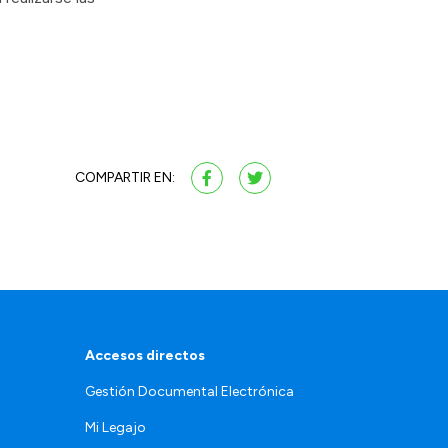
COMPARTIR EN:
Accesos directos
Gestión Documental Electrónica
Mi Legajo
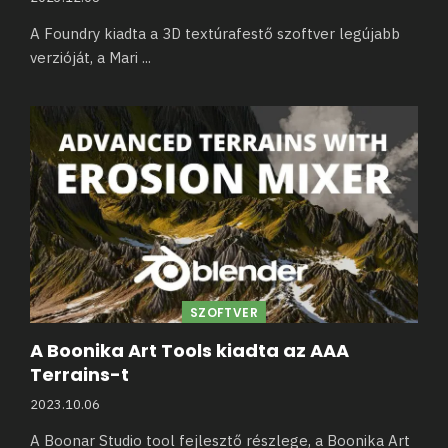
A Foundry kiadta a 3D textúrafestő szoftver legújabb
verzióját, a Mari
...
SZOFTVER
A Boonika Art Tools kiadta az AAA
Terrains-t
2023.10.06
A Boonar Studio tool fejlesztő részlege, a Boonika Art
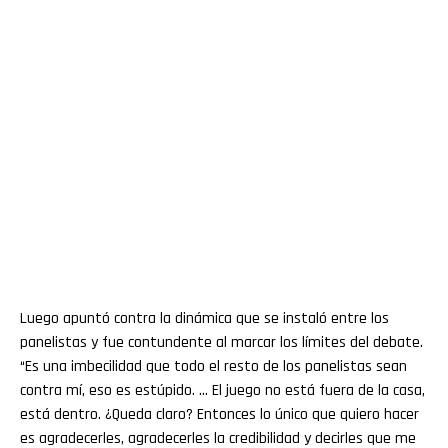
Luego apuntó contra la dinámica que se instaló entre los
panelistas y fue contundente al marcar los límites del debate.
“Es una imbecilidad que todo el resto de los panelistas sean
contra mí, eso es estúpido. … El juego no está fuera de la casa,
está dentro. ¿Queda claro? Entonces lo único que quiero hacer
es agradecerles, agradecerles la credibilidad y decirles que me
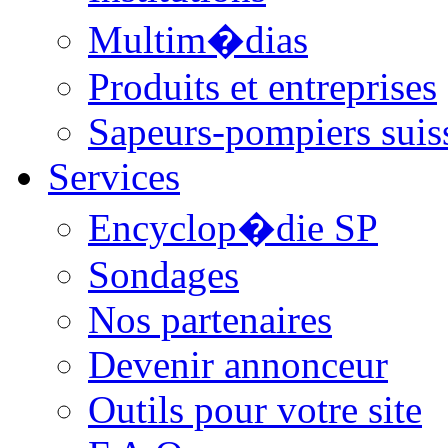
Multim�dias
Produits et entreprises
Sapeurs-pompiers suis
Services
Encyclop�die SP
Sondages
Nos partenaires
Devenir annonceur
Outils pour votre site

============

- What is needed -
Which lines above contain "panelistas"? Show each of them.

- Expected output -
panelistas y fue contundente al marcar los límites del debate.
“Es una imbecilidad que todo el resto de los panelistas sean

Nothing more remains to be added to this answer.